• [How to complete this task]
Go through the records below and return each line that has "type" in it.

Collected data entries:
*****

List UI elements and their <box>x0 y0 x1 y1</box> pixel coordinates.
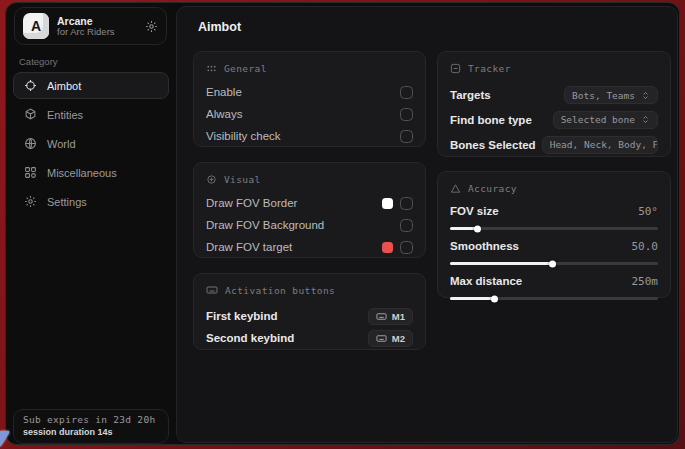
bone-type-select[interactable]: Selected bone <box>553 111 658 129</box>
category-label: Category <box>19 56 58 67</box>
setting-row: Draw FOV Border <box>206 192 413 214</box>
page-title: Aimbot <box>198 20 241 34</box>
sidebar-item-label: World <box>47 138 76 150</box>
panel-title: Activation buttons <box>225 285 335 296</box>
panel-activation-buttons: Activation buttons First keybind M1 Seco… <box>193 273 426 350</box>
slider-group-max-distance: Max distance 250m <box>450 273 658 300</box>
slider-thumb[interactable] <box>491 295 498 302</box>
brand-name: Arcane <box>57 15 137 27</box>
fov-target-checkbox[interactable] <box>400 241 413 254</box>
select-value: Head, Neck, Body, Fe... <box>550 139 658 150</box>
fov-size-slider[interactable] <box>450 227 658 230</box>
select-value: Selected bone <box>561 114 635 125</box>
keybind-value: M1 <box>392 311 405 322</box>
fov-border-checkbox[interactable] <box>400 197 413 210</box>
setting-label: Visibility check <box>206 130 400 142</box>
sidebar-nav: Aimbot Entities World <box>13 72 169 215</box>
setting-label: Draw FOV Background <box>206 219 400 231</box>
setting-label: FOV size <box>450 205 638 217</box>
scan-frame-icon <box>450 63 461 74</box>
slider-thumb[interactable] <box>474 225 481 232</box>
panel-accuracy: Accuracy FOV size 50° Smoothness 50.0 <box>437 171 671 298</box>
setting-label: Bones Selected <box>450 139 536 151</box>
second-keybind-button[interactable]: M2 <box>368 330 413 347</box>
sidebar-item-entities[interactable]: Entities <box>13 101 169 128</box>
smoothness-slider[interactable] <box>450 262 658 265</box>
panel-general: General Enable Always Visibility check <box>193 51 426 147</box>
circle-plus-icon <box>206 174 217 185</box>
setting-label: Targets <box>450 89 564 101</box>
visibility-check-checkbox[interactable] <box>400 130 413 143</box>
fov-border-color-swatch[interactable] <box>382 198 393 209</box>
panel-title: Visual <box>224 174 261 185</box>
bones-selected-select[interactable]: Head, Neck, Body, Fe... <box>542 136 658 154</box>
grid-icon <box>24 166 37 179</box>
first-keybind-button[interactable]: M1 <box>368 308 413 325</box>
sub-expiry-text: Sub expires in 23d 20h <box>23 414 159 425</box>
enable-checkbox[interactable] <box>400 86 413 99</box>
setting-label: Max distance <box>450 275 632 287</box>
sidebar-item-label: Settings <box>47 196 87 208</box>
setting-value: 250m <box>632 275 659 288</box>
setting-row: Targets Bots, Teams <box>450 83 658 107</box>
sidebar-item-miscellaneous[interactable]: Miscellaneous <box>13 159 169 186</box>
subscription-info: Sub expires in 23d 20h session duration … <box>13 409 169 444</box>
setting-row: Enable <box>206 81 413 103</box>
sidebar: A Arcane for Arc Riders Category <box>6 3 176 444</box>
setting-label: First keybind <box>206 310 368 322</box>
main-content: Aimbot General Enable Always <box>176 6 678 443</box>
slider-group-fov-size: FOV size 50° <box>450 203 658 230</box>
setting-row: Draw FOV target <box>206 236 413 258</box>
fov-background-checkbox[interactable] <box>400 219 413 232</box>
unfold-more-icon <box>641 90 650 101</box>
setting-label: Always <box>206 108 400 120</box>
setting-row: Draw FOV Background <box>206 214 413 236</box>
app-window: A Arcane for Arc Riders Category <box>5 2 680 445</box>
brand-logo: A <box>23 13 49 39</box>
crosshair-icon <box>24 79 37 92</box>
sidebar-item-label: Miscellaneous <box>47 167 117 179</box>
setting-row: Find bone type Selected bone <box>450 107 658 132</box>
setting-row: Visibility check <box>206 125 413 147</box>
sidebar-item-aimbot[interactable]: Aimbot <box>13 72 169 99</box>
panel-title: Accuracy <box>468 183 517 194</box>
max-distance-slider[interactable] <box>450 297 658 300</box>
setting-row: Bones Selected Head, Neck, Body, Fe... <box>450 132 658 157</box>
sidebar-item-label: Entities <box>47 109 83 121</box>
brand-card: A Arcane for Arc Riders <box>14 7 167 45</box>
globe-icon <box>24 137 37 150</box>
always-checkbox[interactable] <box>400 108 413 121</box>
setting-value: 50.0 <box>632 240 659 253</box>
mouse-cursor <box>0 431 9 447</box>
setting-label: Find bone type <box>450 114 553 126</box>
panel-visual: Visual Draw FOV Border Draw FOV Backgrou… <box>193 162 426 258</box>
cube-icon <box>24 108 37 121</box>
setting-label: Second keybind <box>206 332 368 344</box>
fov-target-color-swatch[interactable] <box>382 242 393 253</box>
setting-value: 50° <box>638 205 658 218</box>
panel-tracker: Tracker Targets Bots, Teams Find bone ty… <box>437 51 671 157</box>
session-duration-text: session duration 14s <box>23 427 159 437</box>
setting-label: Enable <box>206 86 400 98</box>
targets-select[interactable]: Bots, Teams <box>564 86 658 104</box>
setting-row: Second keybind M2 <box>206 327 413 349</box>
panel-title: General <box>224 63 267 74</box>
keyboard-icon <box>206 284 218 296</box>
sidebar-item-label: Aimbot <box>47 80 81 92</box>
setting-label: Draw FOV target <box>206 241 382 253</box>
sidebar-item-world[interactable]: World <box>13 130 169 157</box>
brand-subtitle: for Arc Riders <box>57 27 137 38</box>
setting-row: First keybind M1 <box>206 305 413 327</box>
triangle-icon <box>450 183 461 194</box>
setting-label: Smoothness <box>450 240 632 252</box>
keyboard-icon <box>376 333 387 344</box>
setting-row: Always <box>206 103 413 125</box>
sidebar-item-settings[interactable]: Settings <box>13 188 169 215</box>
gear-icon <box>24 195 37 208</box>
keyboard-icon <box>376 311 387 322</box>
slider-thumb[interactable] <box>549 260 556 267</box>
select-value: Bots, Teams <box>572 90 635 101</box>
setting-label: Draw FOV Border <box>206 197 382 209</box>
gear-icon[interactable] <box>145 20 158 33</box>
dots-grid-icon <box>206 63 217 74</box>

*****

• [Answer to this exercise]
bone-type-select[interactable]: Selected bone <box>553 111 658 129</box>
setting-row: Find bone type Selected bone <box>450 107 658 132</box>
setting-label: Find bone type <box>450 114 553 126</box>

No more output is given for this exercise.